A similarly awkward blend of styles appears to be emerging at the Bull in Charlbury: mainly pleasing food, with some curious strokes and frills. I do not know many people who pine for five- course dinners. I know even fewer who would look for them in a pub. Yet at pounds 17.50 the Bull's is remarkable value, and the real food - courses two and three - is well worth the price.
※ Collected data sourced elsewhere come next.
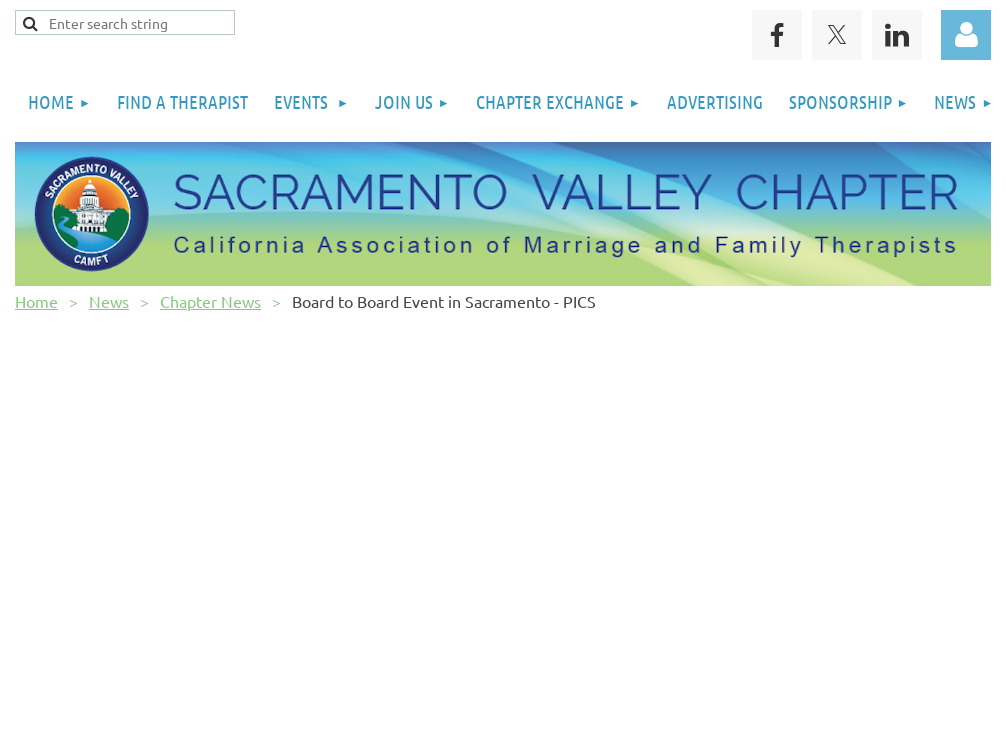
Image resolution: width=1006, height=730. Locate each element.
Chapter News (210, 301)
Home (36, 301)
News (109, 301)
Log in (966, 35)
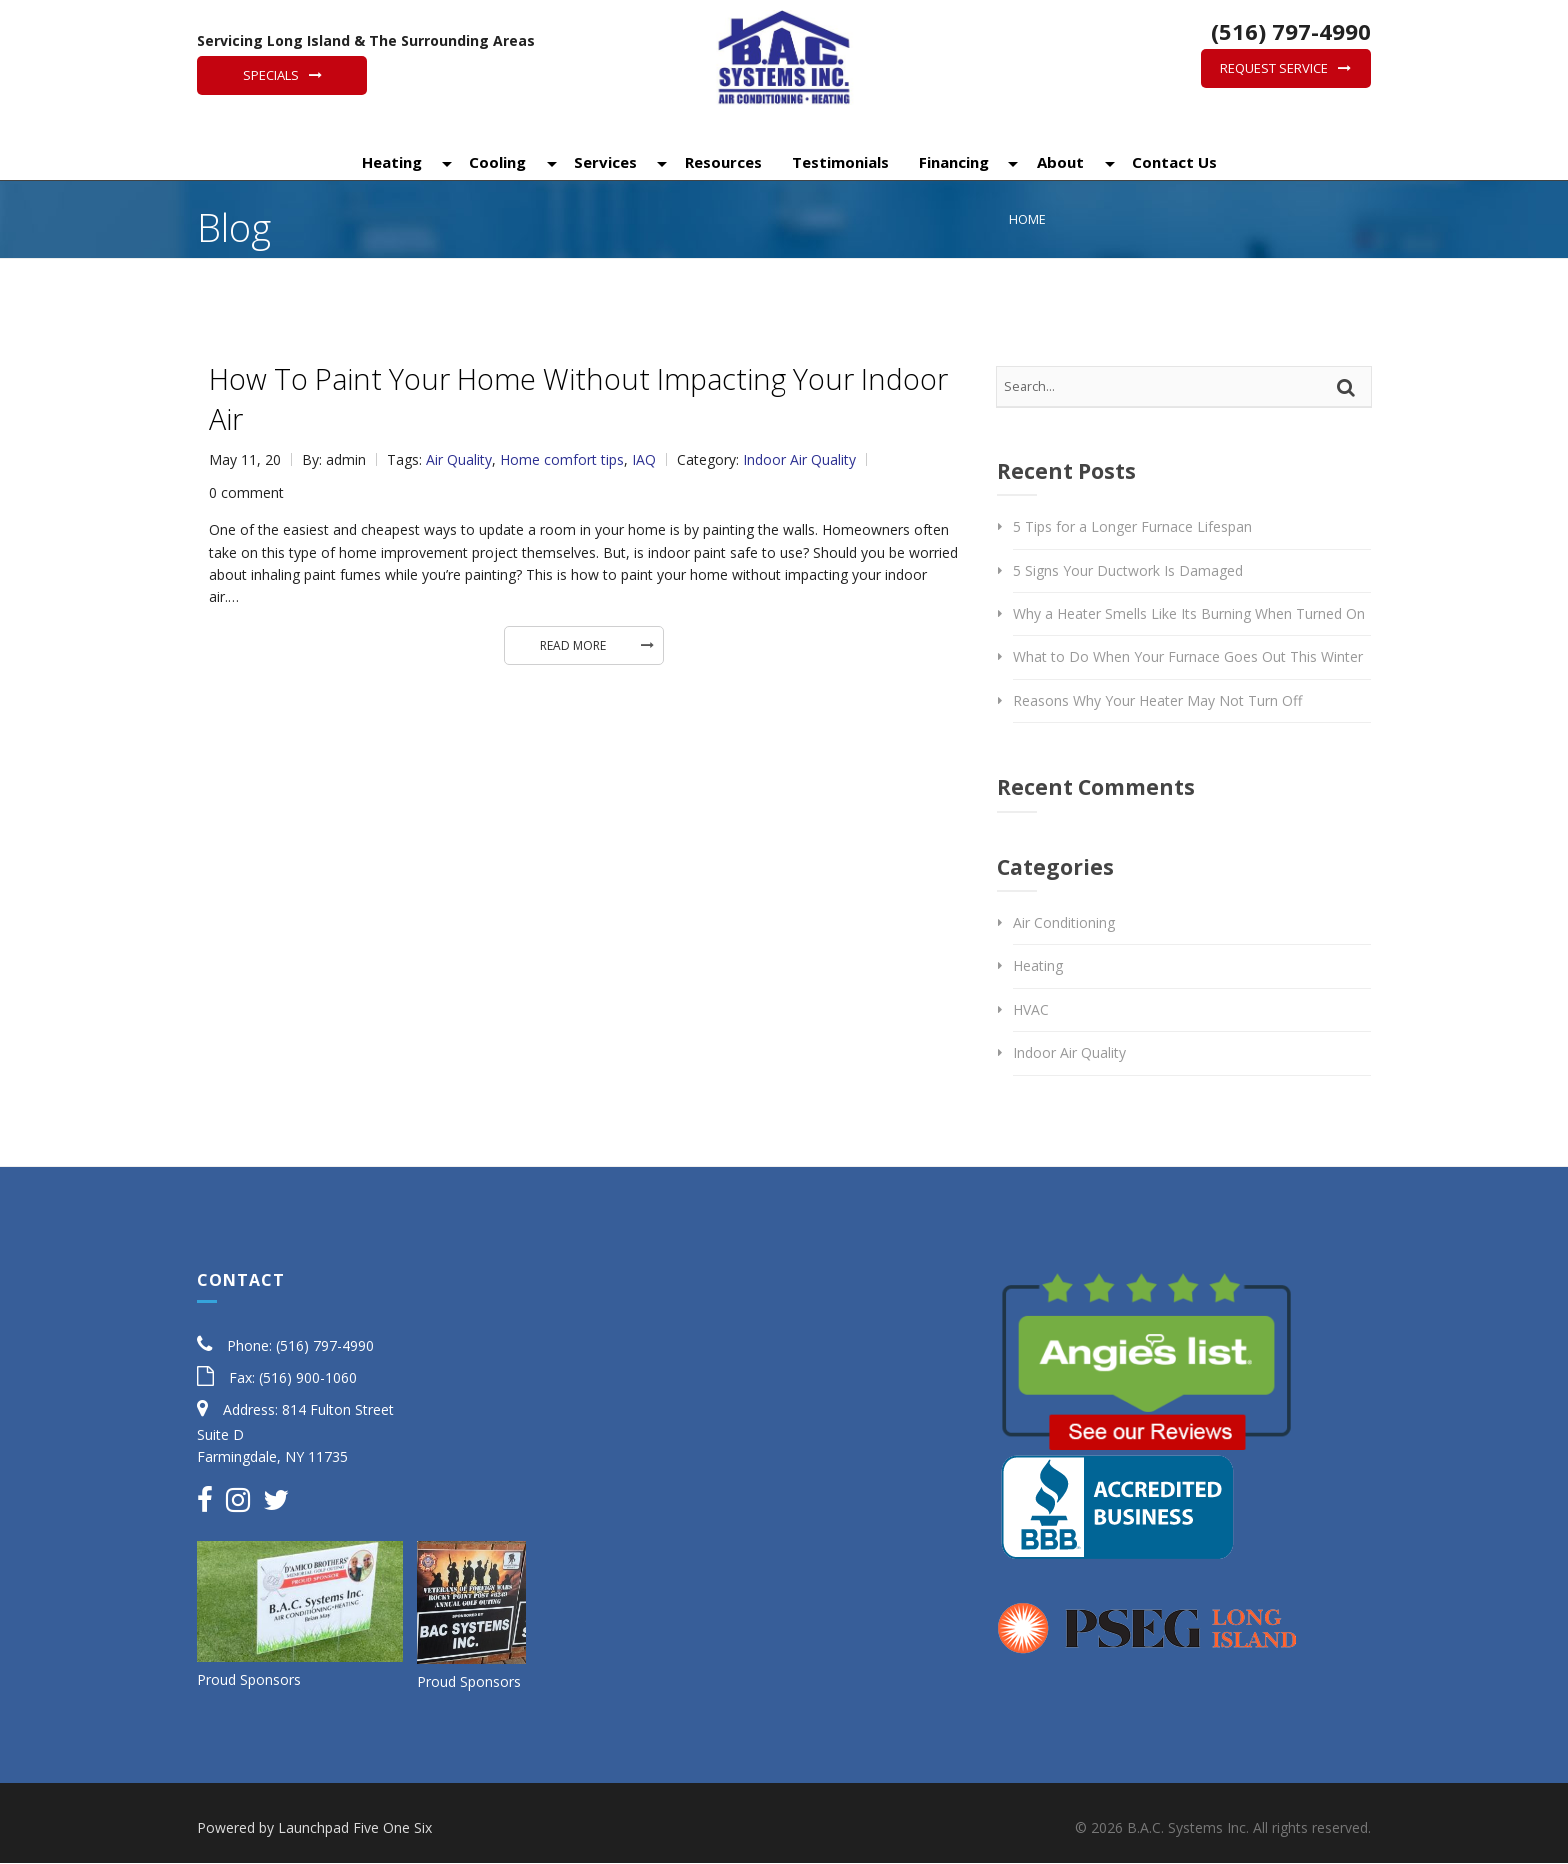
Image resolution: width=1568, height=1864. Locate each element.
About (1058, 163)
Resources (721, 163)
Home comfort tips (562, 459)
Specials (271, 75)
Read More (573, 645)
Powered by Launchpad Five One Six (314, 1827)
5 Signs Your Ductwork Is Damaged (1128, 570)
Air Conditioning (1064, 922)
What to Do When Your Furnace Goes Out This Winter (1188, 656)
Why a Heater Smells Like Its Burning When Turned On (1189, 613)
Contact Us (1172, 163)
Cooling (495, 163)
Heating (390, 163)
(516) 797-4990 (1288, 31)
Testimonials (838, 163)
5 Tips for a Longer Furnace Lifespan (1132, 526)
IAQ (644, 459)
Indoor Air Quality (799, 459)
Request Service (1274, 68)
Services (603, 163)
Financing (952, 163)
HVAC (1031, 1009)
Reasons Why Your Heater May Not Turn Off (1157, 700)
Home (1027, 219)
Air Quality (459, 459)
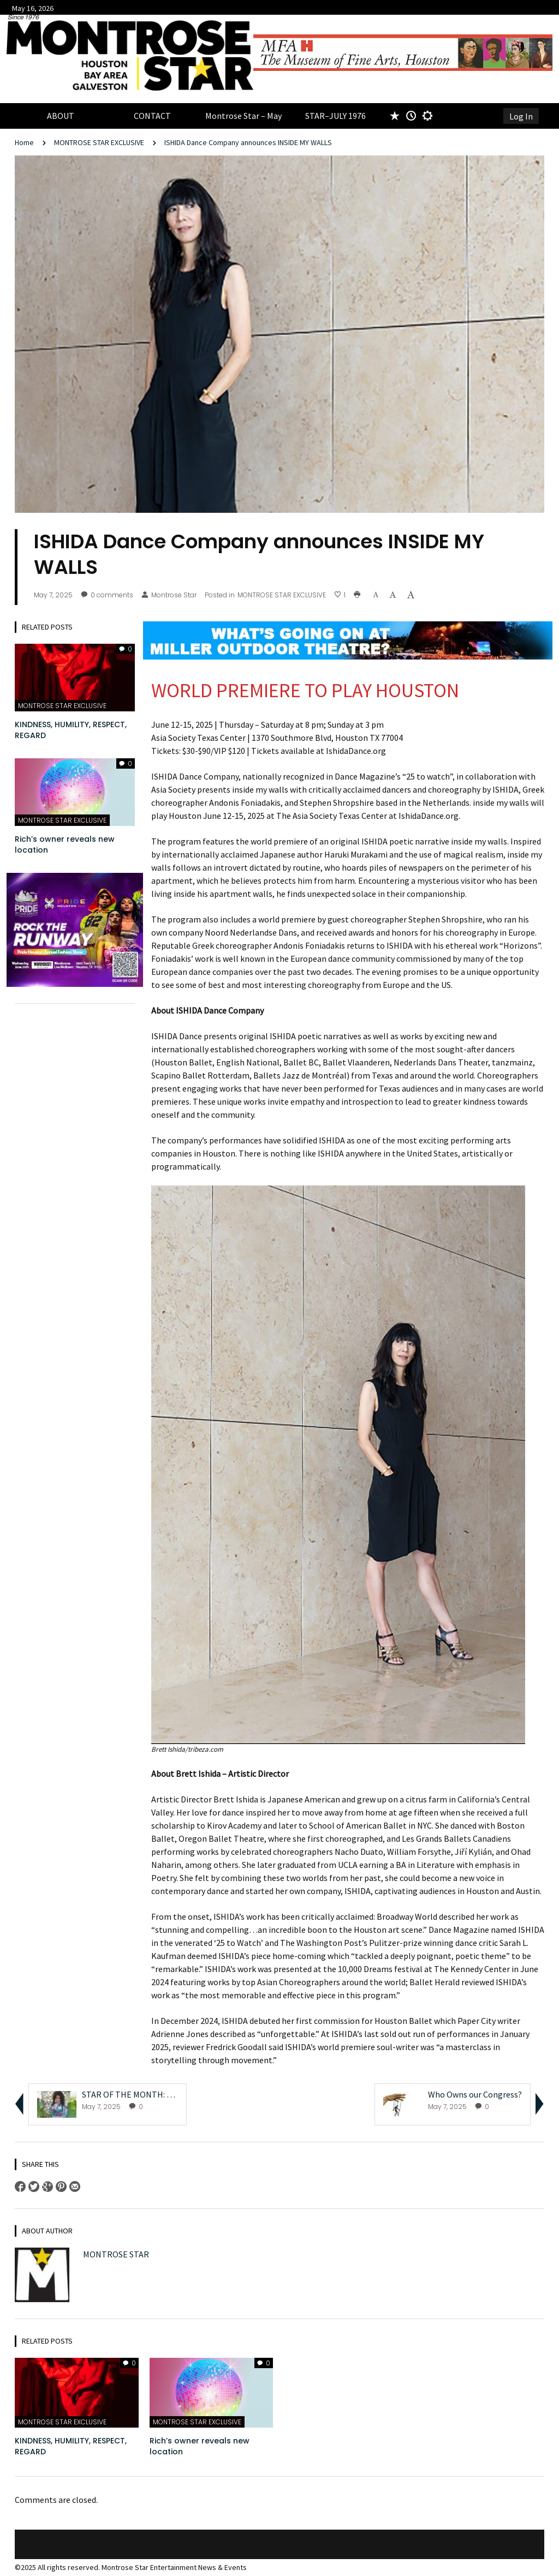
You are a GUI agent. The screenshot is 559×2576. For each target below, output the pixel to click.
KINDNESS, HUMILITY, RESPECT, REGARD (71, 730)
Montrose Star (169, 595)
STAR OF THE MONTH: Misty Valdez (147, 2094)
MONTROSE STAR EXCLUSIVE (99, 142)
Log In (521, 116)
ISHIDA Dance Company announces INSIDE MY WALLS (248, 142)
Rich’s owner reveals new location (65, 844)
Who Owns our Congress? (475, 2094)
I could have happily done without the hors-d'oeuvre, a selection of melons, pineapple, star fruit, mango and various little tasteless exotic fruits served with smoked salmon and prawns on a gaudy silver platter filled with crushed ice. No, straight on to the second course, please - a rich vegetable soup, served in a pretty tureen

and spiked liberally with fresh

tarragon.

That herb, fields of it, recurred in roast chicken with tarragon cream. Lamb was marinated in garlic and served agreeably pink. Angus beef came with a slightly gluey, but good, dark red wine sauce and melting shallots. A potato gratin was enough for three, simple, rich and pleasing.

Main courses at the Bull are followed by generous wedges of farmhouse cheeses, in our case well-aged cheddar and stilton. They were good, but dull choices. The puddings that followed consisted of some grainy ice-cream garnished with stray leaves of mint, and an excellent selection of biscuits.

If the Bull is intent on fashioning its food as a gastronomic experience, then the wine list should be seen to. The prices are commendably low, and the list admirably short, but there is a lot of indifferent New World stuff and only a few really special wines, such as a Nine Popes and a 1982 Meursault from Ampeau.

The Bull, unlike its competition, does not open until 7pm. I arrived early and was lucky enough to be co-opted by a local, doing the rounds, for a drink down the road at the Bell. It has an especially handsome stone fireplace, a decent stock of Irish and Scotch whiskies and an agreeable band of locals. Nothing fancy. Just nice.

The Bull, Sheep Street and Brown's Lane, Charlbury, Oxon (0608 810689). Five-course dinners nightly Tues-Sat, pounds 17.50. Sunday lunch: three courses and coffee, pounds 12.95. Visa, Mastercard, Eurocard.